== Segment start ==

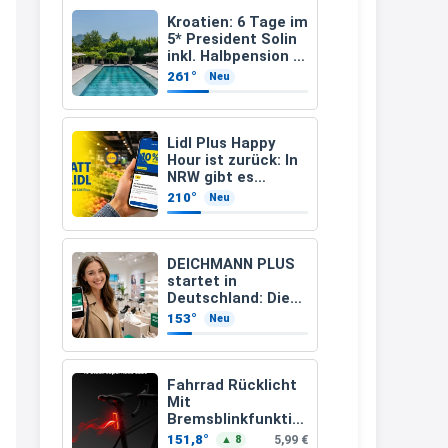
müsste schon stornieren und
Kroatien: 6 Tage im
5* President Solin
nochmal bestellen, da man
inkl. Halbpension &
Flug ab 458 € pro
Rabattcodes oder auch
261°
Neu
Person
Geschenkgutscheine im
Warenkorb oder an der Kasse
Lidl Plus Happy
VOR dem Kauf einlösen kann.
Hour ist zurück: In
NRW gibt es
17:06
dienstags 10
210°
Neu
Prozent Rabatt
↩
Kerstin
DEICHMANN PLUS
startet in
Och siche den Gutschein
Deutschland: Diese
fürmeggelebaguetts
Vorteile bekommt
153°
Neu
Ihr jetzt beim
21:36
Schuhkauf
↩
Fahrrad Rücklicht
Mit
Kerstin
Bremsblinkfunktio
n (StVZO
Meggle bagett Gutschein code
151,8°
5,99 €
▲ 8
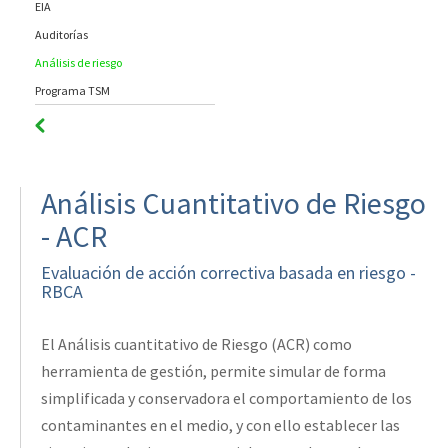
EIA
Auditorías
Análisis de riesgo
Programa TSM
Análisis Cuantitativo de Riesgo
- ACR
Evaluación de acción correctiva basada en riesgo -
RBCA
El Análisis cuantitativo de Riesgo (ACR) como
herramienta de gestión, permite simular de forma
simplificada y conservadora el comportamiento de los
contaminantes en el medio, y con ello establecer las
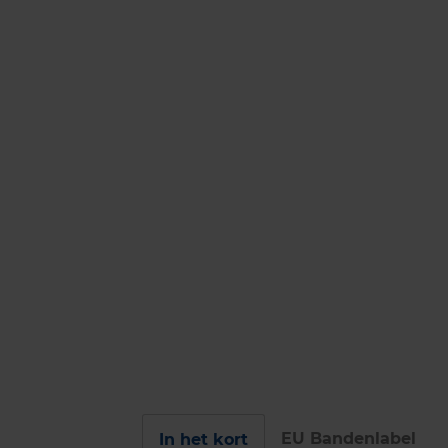
EU Bandenlabel
In het kort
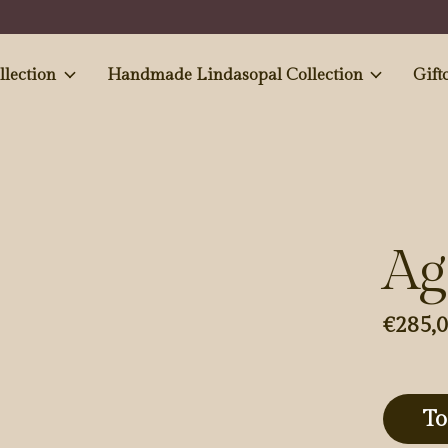
e and Antiques' collection
Handmade Lindasopal Collection
Gift
Ag
€285,
To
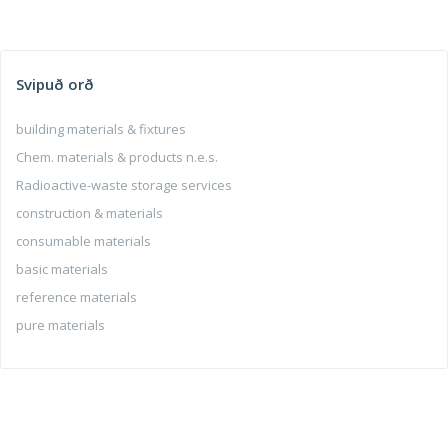
Svipuð orð
building materials & fixtures
Chem. materials & products n.e.s.
Radioactive-waste storage services
construction & materials
consumable materials
basic materials
reference materials
pure materials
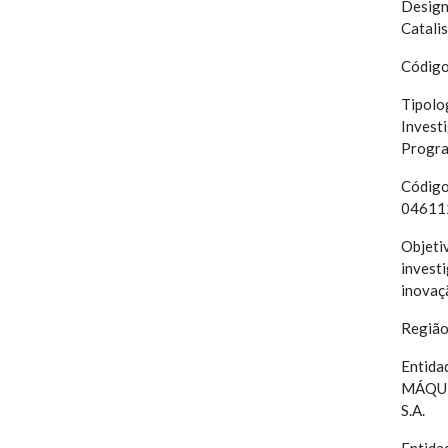
Design
Catali
Código
Tipolo
Invest
Progra
Código
04611
Objetiv
invest
inovaç
Região
Entida
MÁQUI
S.A.
Entida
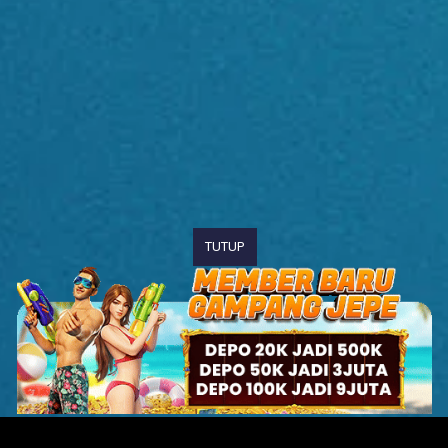
TUTUP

== Segment end ==

Nothing but a number is wanted here: how many lines of the material contain the string "oder".

2